Abstract
Background: Brillouin microscopy is a non-contact, all-optical, label free technique, recently developed for biomechanical studies (elastic modulus and viscoelasticity). It is based on spontaneous Brillouin light scattering, an interaction between incident light and thermally generated acoustic waves (phonons) within a sample resulting in Doppler-like frequency shift in the scattered light in GHz range, corresponding to the propagation of mechanical (acoustic) waves. The magnitude of this frequency shift is directly proportional to the longitudinal elastic modulus, providing insights into RBC deformability. Although various biological tissues have been studied with Brillouin microscopy, this is the first application for single-RBC imaging. Sickle cell disease (SCD) phenotype is notable for impaired RBC deformability, current methods to measure deformability require application of shear stress, which itself alters deformability; Brillouin imaging offers ‘touchless’ quantification of RBC elastic modulus. 5-Hydroxymethylfurfural (5-HMF) is an antisickling-drug which binds to the N-terminal of β-globin chain of HbS forming a high-affinity Schiff-base adduct, which increases Hb-O2 affinity thus preventing RBC sickling, thereby increasing the cell deformability. In the current study, we developed a touchless single-cell RBC imaging method to analyze the effect of 5-HMF upon SCD-RBC deformability.

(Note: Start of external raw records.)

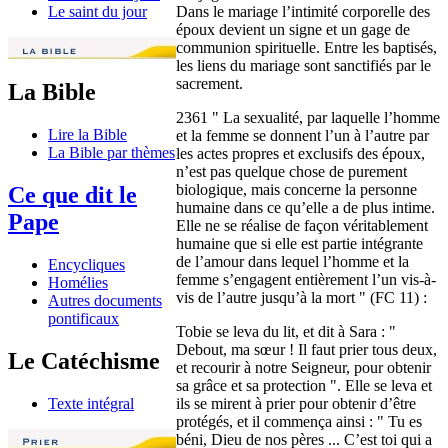
Dans le mariage l’intimité corporelle des
Le saint du jour
époux devient un signe et un gage de
communion spirituelle. Entre les baptisés,
les liens du mariage sont sanctifiés par le
sacrement.
La Bible
2361 " La sexualité, par laquelle l’homme
Lire la Bible
et la femme se donnent l’un à l’autre par
La Bible par thèmes
les actes propres et exclusifs des époux,
n’est pas quelque chose de purement
biologique, mais concerne la personne
Ce que dit le
humaine dans ce qu’elle a de plus intime.
Pape
Elle ne se réalise de façon véritablement
humaine que si elle est partie intégrante
de l’amour dans lequel l’homme et la
Encycliques
femme s’engagent entièrement l’un vis-à-
Homélies
vis de l’autre jusqu’à la mort " (FC 11) :
Autres documents
pontificaux
Tobie se leva du lit, et dit à Sara : "
Debout, ma sœur ! Il faut prier tous deux,
Le Catéchisme
et recourir à notre Seigneur, pour obtenir
sa grâce et sa protection ". Elle se leva et
ils se mirent à prier pour obtenir d’être
Texte intégral
protégés, et il commença ainsi : " Tu es
béni, Dieu de nos pères ... C’est toi qui a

Method: Sickle RBCs were fractionated from SCD patient's blood, using percoll-based density gradient centrifugation and were incubated with 2.5 and 5 mM 5-HMF for 1 hour/37°C. The single RBCs (n=19-31) were imaged using Brillouin microscopy under varying O2 conditions using controlled environmental chamber (oxygenation-21%O2, deoxygenation-1%O2and reoxygenation-95%O2) to assess the Brillouin frequency shift during deoxygenation/reoxygenation cycling. The Brillouin microscopy system utilized a 660 nm continuous-wave laser (Torus, Laser Quantum Inc.) that was focused using a high-numerical-aperture objective lens (Olympus 40x / 0.95 NA) mounted on an inverted microscope (Olympus IX81). The Brillouin imaging was performed using a motorized XY stage with a step size of 0.5 µm for spatial scanning. We also performed the oxygen scan of intact sickle RBCs (using LORRCA MaxSis RBC Analyzer) to assess the point of sickling and point of recovery. Statistical analyses were done using GraphPad Prism software 10.5.
Results: There was a significant decrease in the Brillouin frequency shift (corresponds to increased deformability) of SCD-RBCs at 2.5 mM and 5 mM 5-HMF doses under oxygenated (6.25±0.07 vs. 6.16±0.10 vs. 6.16±0.05 GHz; 0 vs. 2.5 vs. 5 mM 5-HMF; p<0.001*) and reoxygenated conditions (6.21±0.05 vs. 6.17±0.06 vs. 6.16±0.07 GHz, 0 vs. 2.5 vs. 5 mM 5-HMF; p<0.01*). The Brillouin frequency shift was significantly reduced in 2.5 mM treatment group (6.27±0.08 vs. 6.21±0.09, 0 vs. 2.5 mM 5-HMF; p<0.05) in deoxygenated condition. Similarly, we observed a significant decrease in point of sickling (77.09±9.68 vs. 56.82±18.65 vs. 37.58±17.13- 0 vs. 2.5 vs. 5 mM 5-HMF; p<0.0001*), and in point of recovery (76.4±18.38 vs. 50.69±19.68 vs. 37.93±12.75- 0 vs. 2.5 vs. 5 mM 5-HMF; p<0.0001*).
Conclusion: This study demonstrates that Brillouin microscopy is a powerful technique which can be used for touchless single RBC imaging to assess biomechanics of single cell during physiologic deoxygenation/reoxygenation using a controlled environmental chamber. 5-HMF improved sickle RBCs biomechanics resulting in increased deformability as evidenced by decreased Brillouin frequency shift. The optimum deformability was observed at 2.5 mM 5-HMF dose across oxygenated, deoxygenated and reoxygenated conditions.
Future directions: We will be assessing the anti-sickling effect of in-house reformulated, RBC-targeted 5-HMF prodrugs [Lipid prodrug (LP), Carbon Dot (CD), Compound Nanoparticle (CompNP)] using Brillouin microscopy.